Bazán enfatizó que la crisis va más allá de los escándalos mediáticos: «He denunciado en diversas ocasiones que, pese a que se han capturado 23 mil personas en flagrancia delictiva, solo 1.500 casos llegan a ser incoados en el Poder Judicial». Para el parlamentario, esta brecha evidencia una Fiscalía que no actúa con firmeza contra los delincuentes. «Si no está corrupto, está comprado; y si no está comprado, está amenazado», afirmó, cuestionando la efectividad del Ministerio Público.
El legislador insistió en que la falta de acusación fiscal contribuye directamente a que miles de detenidos vuelvan rápidamente a las calles.

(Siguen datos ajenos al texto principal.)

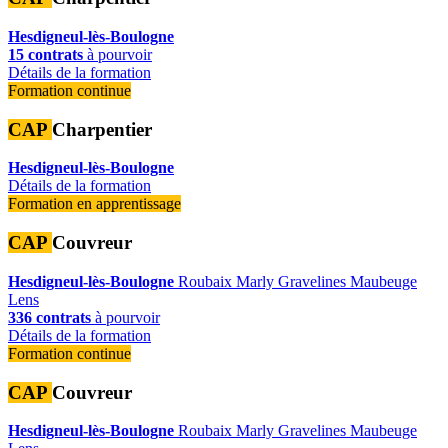
Hesdigneul-lès-Boulogne
15 contrats
à pourvoir
Détails de la formation
Formation continue
CAP
Charpentier
Hesdigneul-lès-Boulogne
Détails de la formation
Formation en apprentissage
CAP
Couvreur
Hesdigneul-lès-Boulogne
Roubaix
Marly
Gravelines
Maubeuge
Lens
336 contrats
à pourvoir
Détails de la formation
Formation continue
CAP
Couvreur
Hesdigneul-lès-Boulogne
Roubaix
Marly
Gravelines
Maubeuge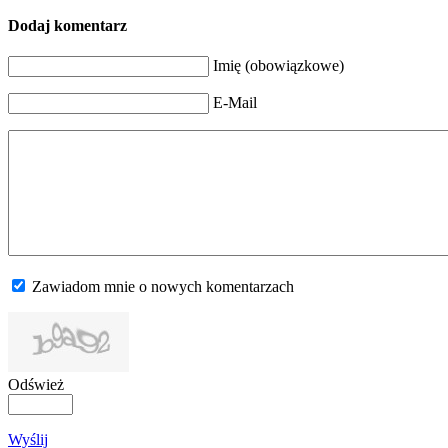
Dodaj komentarz
Imię (obowiązkowe)
E-Mail
Zawiadom mnie o nowych komentarzach
Odśwież
Wyślij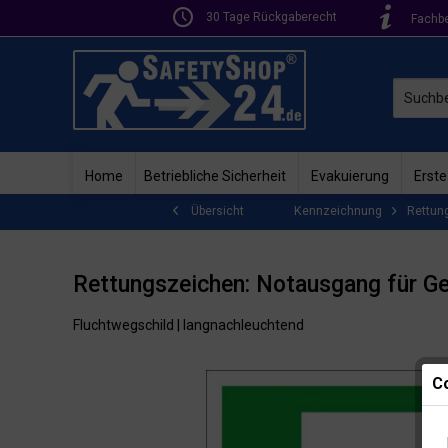
30 Tage Rückgaberecht
Fachb
Home
Betriebliche Sicherheit
Evakuierung
Erste
Kennzeichnung
Rettun
Übersicht
Rettungszeichen: Notausgang für Ge
Fluchtwegschild | langnachleuchtend
Co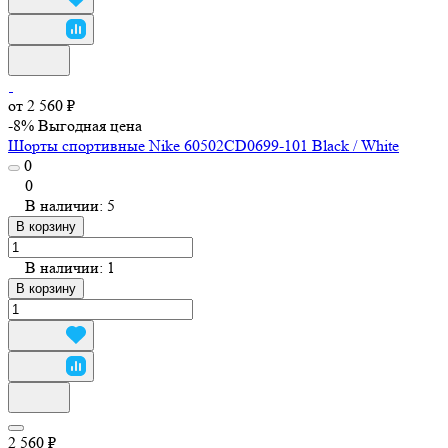
от 2 560 ₽
-8%
Выгодная цена
Шорты спортивные Nike 60502CD0699-101 Black / White
0
0
В наличии: 5
В корзину
В наличии: 1
В корзину
2 560 ₽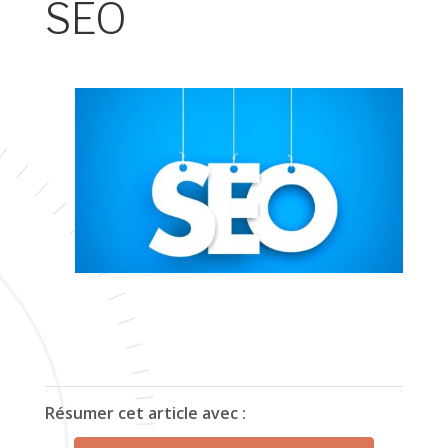
SEO
Résumer cet article avec :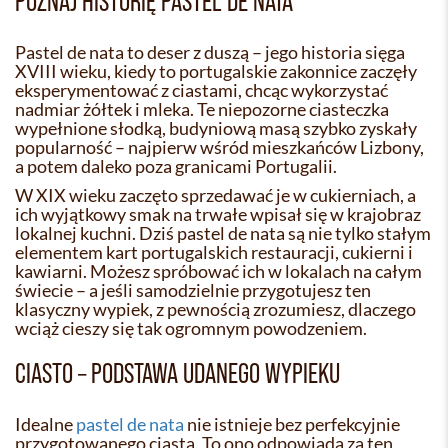
POZNAJ HISTORIĘ PASTEL DE NATA
Pastel de nata to deser z duszą – jego historia sięga
XVIII wieku, kiedy to portugalskie zakonnice zaczęły
eksperymentować z ciastami, chcąc wykorzystać
nadmiar żółtek i mleka. Te niepozorne ciasteczka
wypełnione słodką, budyniową masą szybko zyskały
popularność – najpierw wśród mieszkańców Lizbony,
a potem daleko poza granicami Portugalii.
W XIX wieku zaczęto sprzedawać je w cukierniach, a
ich wyjątkowy smak na trwałe wpisał się w krajobraz
lokalnej kuchni. Dziś pastel de nata są nie tylko stałym
elementem kart portugalskich restauracji, cukierni i
kawiarni. Możesz spróbować ich w lokalach na całym
świecie – a jeśli samodzielnie przygotujesz ten
klasyczny wypiek, z pewnością zrozumiesz, dlaczego
wciąż cieszy się tak ogromnym powodzeniem.
CIASTO – PODSTAWA UDANEGO WYPIEKU
Idealne
pastel de nata
nie istnieje bez perfekcyjnie
przygotowanego ciasta. To ono odpowiada za ten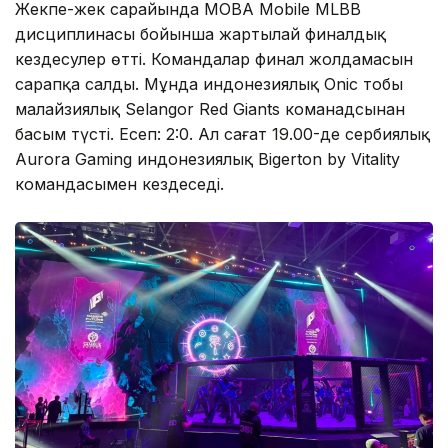
Жекпе-жек сарайында MOBA Mobile MLBB
дисциплинасы бойынша жартылай финалдық
кездесулер өтті. Командалар финал жолдамасын
сарапқа салды. Мұнда индонезиялық Onic тобы
малайзиялық Selangor Red Giants команадсынан
басым түсті. Есеп: 2:0. Ал сағат 19.00-де сербиялық
Aurora Gaming индонезиялық Bigerton by Vitality
командасымен кездеседі.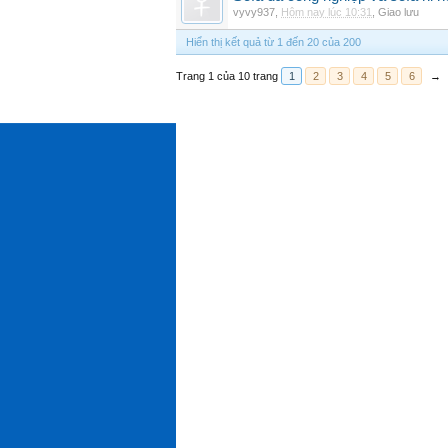
vyvy937
,
Hôm nay lúc 10:31
,
Giao lưu
Hiển thị kết quả từ 1 đến 20 của 200
Trang 1 của 10 trang
1
2
3
4
5
6
→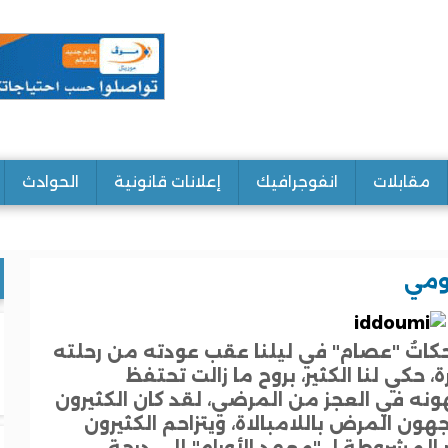
مقابلات
انفوجرافيك
إعلانات قانونية
الحوادث
ومي
كاتُ "عصام" في ليلنا عقب عودته من رحلته
ة، حكي لنا الكثير، بروح ما زالت تحتفظ
نه في العجز من المرضي، لقد كان الكثيرون
هون المرض باللامبالاة، ويتزاحم الكثيرون
ر المشروطة لـ "معهد الأورام" إلي درجة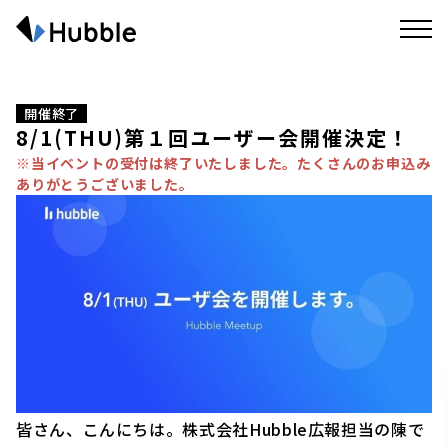
開催終了
8/1(THU)第１回ユーザー会開催決定！
※当イベントの受付は終了いたしました。たくさんのお申込み
ありがとうございました。
皆さん、こんにちは。株式会社Hubble広報担当の陳で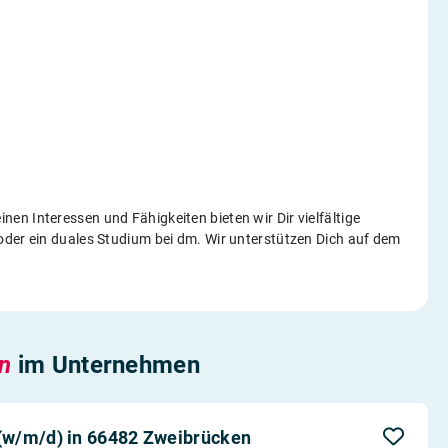
n Interessen und Fähigkeiten bieten wir Dir vielfältige
oder ein duales Studium bei dm. Wir unterstützen Dich auf dem
en
im Unternehmen
(w/m/d) in 66482 Zweibrücken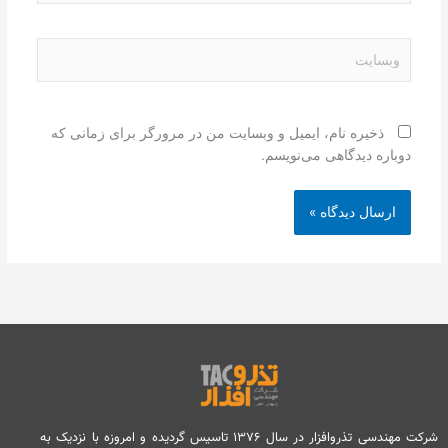
وبسایت
ذخیره نام، ایمیل و وبسایت من در مرورگر برای زمانی که
دوباره دیدگاهی می‌نویسم.
شرکت مهندسی تذروافزار در سال ۱۳۷۶ تاسیس گردیده و امروزه با نزدیک به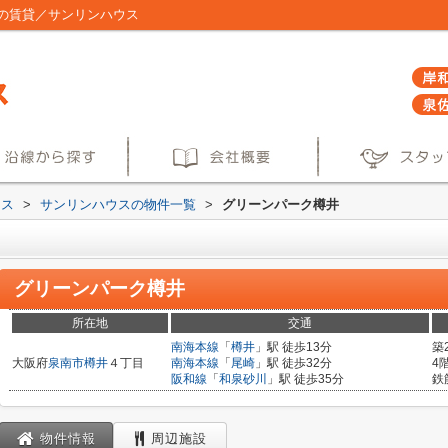
の賃貸／サンリンハウス
ウス
>
サンリンハウスの物件一覧
>
グリーンパーク樽井
グリーンパーク樽井
所在地
交通
南海本線
「
樽井
」駅 徒歩13分
築
大阪府
泉南市
樽井
４丁目
南海本線
「
尾崎
」駅 徒歩32分
4
阪和線
「
和泉砂川
」駅 徒歩35分
鉄
物件情報
周辺施設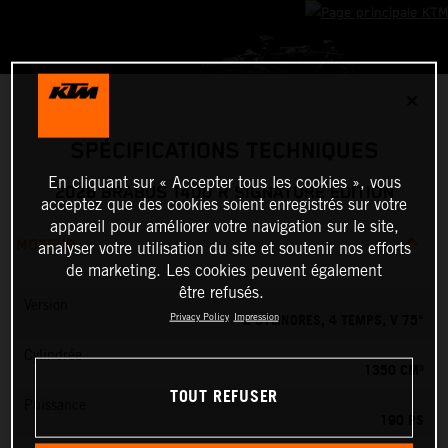
✕
SPÉCIFICATIONS TECHNIQUES
En cliquant sur « Accepter tous les cookies », vous
2026 BRABUS 1400 R SIGNATURE EDITION
acceptez que des cookies soient enregistrés sur votre
appareil pour améliorer votre navigation sur le site,
MOTEUR
analyser votre utilisation du site et soutenir nos efforts
de marketing. Les cookies peuvent également
être refusés.
Version
2 CYLINDRES, 4 TEMPS, V 75°
Privacy Policy
Impression
Cylindrée
1350 CM³
TOUT REFUSER
Puissance
190 PS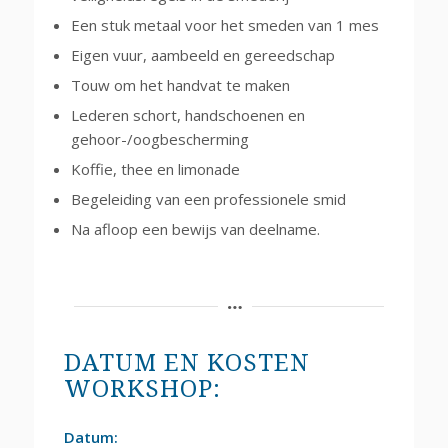
Een stuk metaal voor het smeden van 1 mes
Eigen vuur, aambeeld en gereedschap
Touw om het handvat te maken
Lederen schort, handschoenen en
gehoor-/oogbescherming
Koffie, thee en limonade
Begeleiding van een professionele smid
Na afloop een bewijs van deelname.
DATUM EN KOSTEN
WORKSHOP:
Datum: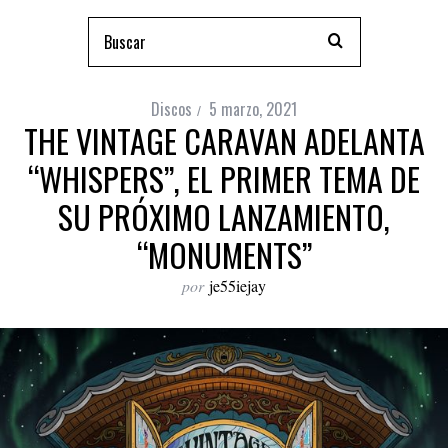
Discos
5 marzo, 2021
THE VINTAGE CARAVAN ADELANTA
“WHISPERS”, EL PRIMER TEMA DE
SU PRÓXIMO LANZAMIENTO,
“MONUMENTS”
por
je55iejay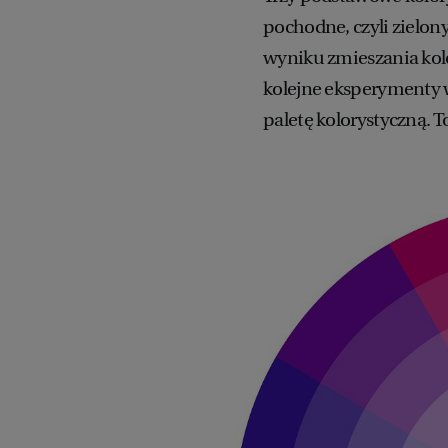
pochodne, czyli zielon
wyniku zmieszania ko
kolejne eksperymenty 
paletę kolorystyczną. T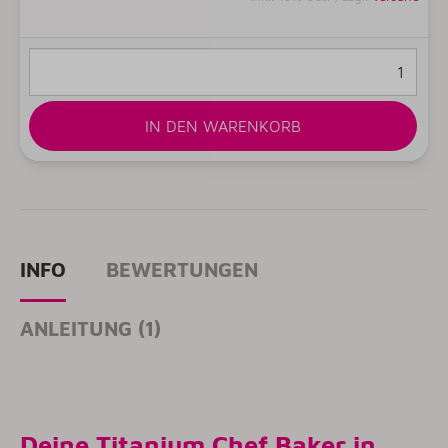
IN DEN WARENKORB
INFO
BEWERTUNGEN
ANLEITUNG (1)
Deine Titanium Chef Baker in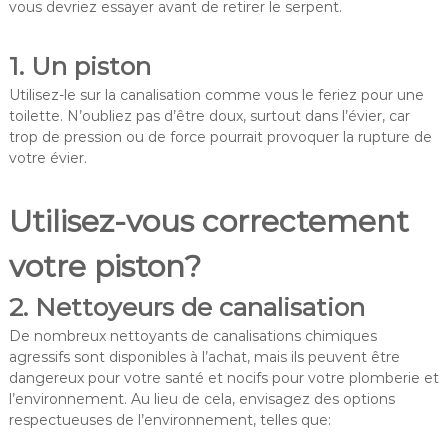
vous devriez essayer avant de retirer le serpent.
1. Un piston
Utilisez-le sur la canalisation comme vous le feriez pour une
toilette. N’oubliez pas d’être doux, surtout dans l’évier, car
trop de pression ou de force pourrait provoquer la rupture de
votre évier.
Utilisez-vous correctement
votre piston?
2. Nettoyeurs de canalisation
De nombreux nettoyants de canalisations chimiques
agressifs sont disponibles à l’achat, mais ils peuvent être
dangereux pour votre santé et nocifs pour votre plomberie et
l’environnement. Au lieu de cela, envisagez des options
respectueuses de l’environnement, telles que:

En su opinión, este cuello de botella se explica por una estructura debilitada, sin control interno y vulnerable a presiones externas, lo que finalmente afecta la seguridad ciudadana.
Por ello, Bazán aseguró que es urgente una reforma profunda dentro del Ministerio Público y saludó el anuncio del fiscal Tomás Alejino Gálvez, quien afirmó que se impulsarán cambios para reordenar la institución. «Necesitamos una reforma urgente desde adentro», remarcó el congresista, exhortando a las autoridades a tomar decisiones inmediatas ante lo que considera una crisis sin precedentes.